Venice has long been considered fertile ground for narratives of death, desire, and psychological dissolution. Soon after arriving in the city in 1816, Byron wrote in a letter to the poet Thomas Moore that he considered it to be “the greenest island” of his imagination because its “evident decay” was in keeping with his own personality, which had been “familiar with ruins too long to dislike desolation” (136). John Ruskin’s obsessively researched Stones of Venice (1851–53) is shot through with anxiety over the object of its devotion crumbling into the waters of the Laguna Veneta, never to rise again, and Thomas Mann’s Death in Venice (1912) dramatizes the infatuation of an aging writer with an adolescent boy while its titular city is ravaged by a cholera epidemic.

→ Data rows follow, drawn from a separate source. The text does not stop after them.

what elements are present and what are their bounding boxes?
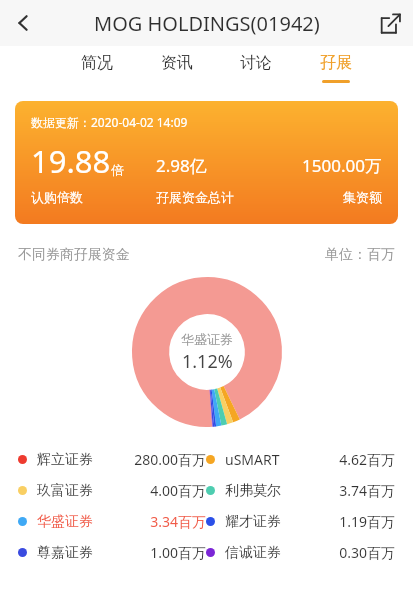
staticText: 耀才证券 <box>225 513 281 531</box>
button[interactable]: 孖展 <box>311 46 361 90</box>
button[interactable]: 讨论 <box>231 46 281 90</box>
button[interactable]: Share <box>367 0 413 46</box>
staticText: 集资额 <box>343 189 382 205</box>
staticText: 资讯 <box>161 53 193 73</box>
staticText: 倍 <box>111 162 124 178</box>
button[interactable]: 尊嘉证券 <box>18 537 206 568</box>
staticText: 4.00百万 <box>150 481 206 500</box>
staticText: MOG HOLDINGS(01942) <box>94 10 320 37</box>
button[interactable]: uSMART <box>206 444 395 475</box>
staticText: 1.00百万 <box>150 543 206 562</box>
staticText: 孖展 <box>320 53 352 73</box>
staticText: 3.74百万 <box>339 481 395 500</box>
staticText: 利弗莫尔 <box>225 482 281 500</box>
staticText: 讨论 <box>240 53 272 73</box>
staticText: 19.88 <box>31 140 111 182</box>
button[interactable]: 辉立证券 <box>18 444 206 475</box>
staticText: 1500.00万 <box>302 154 382 177</box>
staticText: 孖展资金总计 <box>156 189 234 205</box>
button[interactable]: 资讯 <box>152 46 202 90</box>
staticText: 280.00百万 <box>134 450 206 469</box>
staticText: 华盛证券 <box>37 513 93 531</box>
staticText: 0.30百万 <box>339 543 395 562</box>
button[interactable]: 信诚证券 <box>206 537 395 568</box>
button[interactable]: 玖富证券 <box>18 475 206 506</box>
button[interactable]: 利弗莫尔 <box>206 475 395 506</box>
staticText: 玖富证券 <box>37 482 93 500</box>
button[interactable]: 简况 <box>72 46 122 90</box>
staticText: 3.34百万 <box>150 512 206 531</box>
staticText: 简况 <box>81 53 113 73</box>
staticText: 华盛证券 <box>181 331 233 347</box>
staticText: 4.62百万 <box>339 450 395 469</box>
staticText: 1.19百万 <box>339 512 395 531</box>
staticText: 不同券商孖展资金 <box>18 246 130 264</box>
button[interactable]: 数据更新：2020-04-02 14:09 <box>15 101 398 224</box>
staticText: 2.98亿 <box>156 154 207 177</box>
staticText: 认购倍数 <box>31 189 83 205</box>
button[interactable]: 耀才证券 <box>206 506 395 537</box>
staticText: uSMART <box>225 450 280 469</box>
staticText: 辉立证券 <box>37 451 93 469</box>
staticText: 信诚证券 <box>225 544 281 562</box>
staticText: 单位：百万 <box>325 246 395 264</box>
button[interactable]: 华盛证券 <box>18 506 206 537</box>
staticText: 尊嘉证券 <box>37 544 93 562</box>
staticText: 数据更新：2020-04-02 14:09 <box>31 114 188 130</box>
staticText: 1.12% <box>182 349 233 374</box>
button[interactable]: Back <box>0 0 46 46</box>
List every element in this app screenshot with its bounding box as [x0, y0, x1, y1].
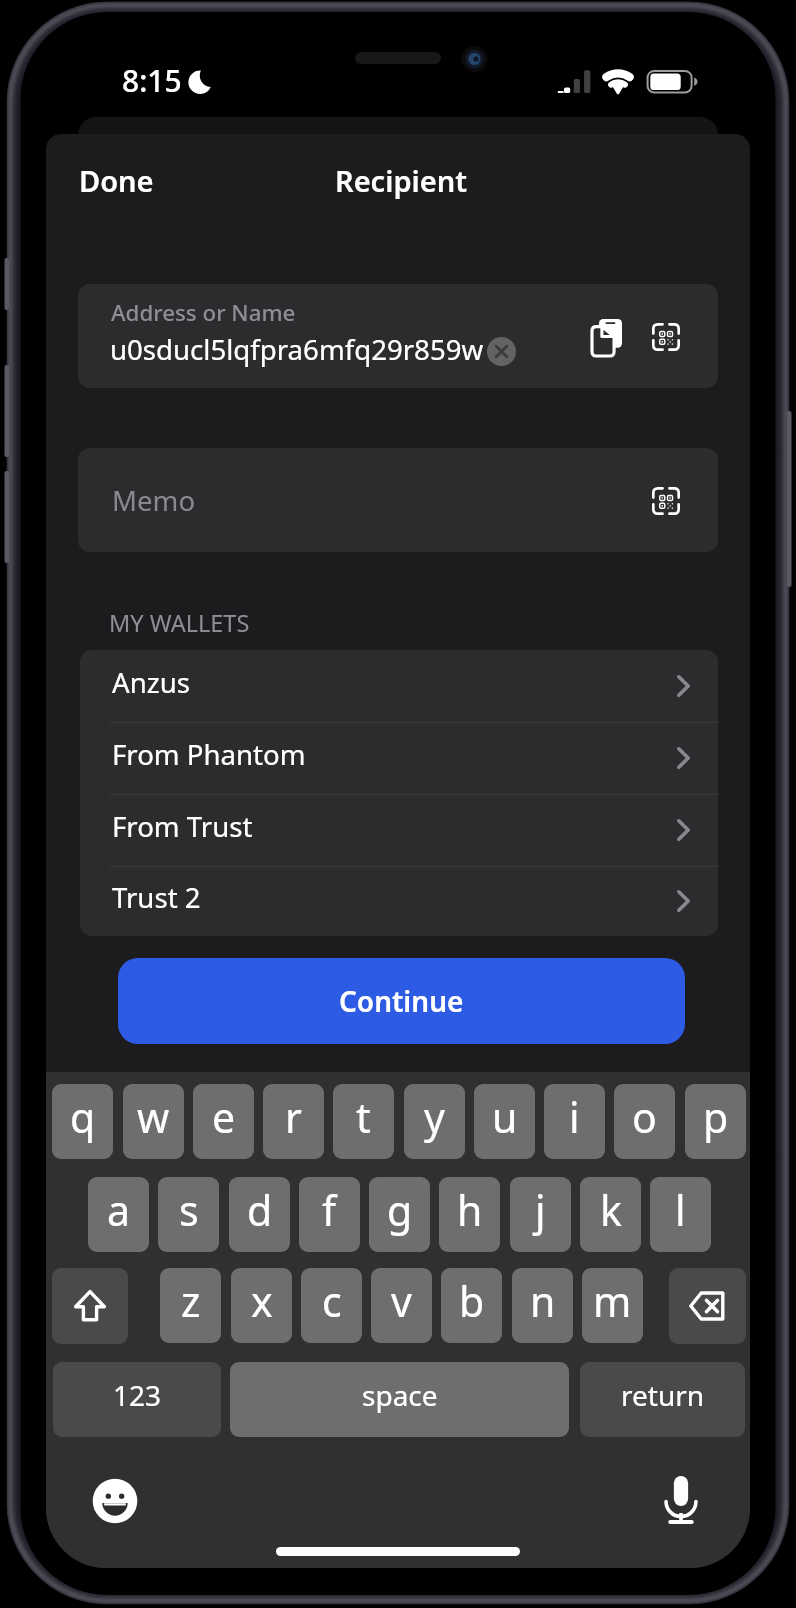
button[interactable]: From Phantom [80, 722, 718, 794]
button[interactable]: Paste [592, 319, 622, 356]
button[interactable]: w [123, 1084, 184, 1159]
staticText: Memo [112, 481, 196, 519]
staticText: 8:15 [122, 60, 182, 101]
staticText: s [179, 1182, 199, 1238]
staticText: p [703, 1089, 729, 1145]
staticText: MY WALLETS [109, 607, 250, 639]
button[interactable]: s [158, 1177, 219, 1252]
staticText: a [107, 1182, 131, 1238]
staticText: t [356, 1089, 371, 1145]
staticText: r [285, 1089, 302, 1145]
button[interactable]: m [582, 1268, 643, 1343]
staticText: Trust 2 [112, 878, 201, 916]
staticText: q [70, 1089, 96, 1145]
staticText: Continue [339, 982, 464, 1020]
button[interactable]: t [333, 1084, 394, 1159]
button[interactable]: g [369, 1177, 430, 1252]
button[interactable]: q [52, 1084, 113, 1159]
button[interactable]: l [650, 1177, 711, 1252]
button[interactable]: d [229, 1177, 290, 1252]
button[interactable]: Backspace [669, 1268, 746, 1344]
staticText: h [457, 1182, 483, 1238]
button[interactable]: c [301, 1268, 362, 1343]
staticText: o [632, 1089, 657, 1145]
button[interactable]: x [231, 1268, 292, 1343]
button[interactable]: o [614, 1084, 675, 1159]
staticText: e [212, 1089, 236, 1145]
staticText: z [181, 1273, 201, 1329]
button[interactable]: u [474, 1084, 535, 1159]
staticText: Anzus [112, 663, 190, 701]
staticText: u [492, 1089, 518, 1145]
button[interactable]: b [441, 1268, 502, 1343]
staticText: g [387, 1182, 413, 1238]
button[interactable]: e [193, 1084, 254, 1159]
button[interactable]: Emoji keyboard [92, 1478, 138, 1524]
button[interactable]: Done [68, 157, 172, 203]
button[interactable]: return [580, 1362, 745, 1437]
button[interactable]: i [544, 1084, 605, 1159]
button[interactable]: Scan QR code [652, 323, 680, 351]
button[interactable]: n [512, 1268, 573, 1343]
staticText: 123 [113, 1376, 162, 1414]
staticText: v [391, 1273, 412, 1329]
staticText: l [675, 1182, 686, 1238]
staticText: d [247, 1182, 273, 1238]
staticText: return [621, 1376, 705, 1414]
button[interactable]: h [439, 1177, 500, 1252]
button[interactable]: Dictation [658, 1475, 704, 1525]
button[interactable]: k [580, 1177, 641, 1252]
button[interactable]: j [510, 1177, 571, 1252]
button[interactable]: Shift [52, 1268, 128, 1344]
staticText: k [600, 1182, 622, 1238]
button[interactable]: Anzus [80, 650, 718, 722]
staticText: c [322, 1273, 342, 1329]
staticText: y [424, 1089, 445, 1145]
staticText: Address or Name [111, 297, 296, 327]
button[interactable]: Scan QR code for memo [652, 487, 680, 515]
button[interactable]: z [160, 1268, 221, 1343]
button[interactable]: r [263, 1084, 324, 1159]
button[interactable]: Memo [78, 448, 718, 552]
staticText: i [569, 1089, 580, 1145]
button[interactable]: Clear address [487, 337, 516, 366]
staticText: From Trust [112, 807, 253, 845]
button[interactable]: y [404, 1084, 465, 1159]
staticText: m [593, 1273, 632, 1329]
staticText: x [251, 1273, 273, 1329]
staticText: space [362, 1376, 438, 1414]
button[interactable]: Continue [118, 958, 685, 1044]
staticText: b [459, 1273, 485, 1329]
button[interactable]: a [88, 1177, 149, 1252]
staticText: Done [79, 161, 154, 200]
staticText: From Phantom [112, 735, 306, 773]
staticText: w [137, 1089, 170, 1145]
button[interactable]: p [685, 1084, 746, 1159]
staticText: u0sducl5lqfpra6mfq29r859w [110, 330, 484, 368]
staticText: j [535, 1182, 546, 1238]
staticText: Recipient [335, 161, 467, 200]
button[interactable]: Trust 2 [80, 866, 718, 936]
button[interactable]: From Trust [80, 794, 718, 866]
button[interactable]: f [299, 1177, 360, 1252]
button[interactable]: v [371, 1268, 432, 1343]
button[interactable]: space [230, 1362, 569, 1437]
button[interactable]: 123 [53, 1362, 221, 1437]
staticText: f [322, 1182, 337, 1238]
staticText: n [530, 1273, 556, 1329]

However, if Venice has come to be perennially associated with thanatos in the Western imagination, this tradition experienced a particularly visceral revival in Britain toward the end of the twentieth century. Published within a decade of one another, both Daphne du Maurier’s short story “Don’t Look Now” (1971) and Ian McEwan’s novel The Comfort of Strangers (1981) exploit the city’s unique combination of disorienting geography and atrophied grandeur to dramatize emotional discomfiture and sexual ecstasy before culminating in acts of shocking and apparently inexplicable violence. They also enjoy a prominent place in the popular consciousness, [End Page 270] having been adapted for the cinema by Nicholas Roeg (1973) and Paul Schrader (1991), respectively, and cast with well-known performers such as Christopher Walken and Donald Sutherland in the title roles. Both of these films can be described today as benchmarks of macabre and melodramatic eroticism.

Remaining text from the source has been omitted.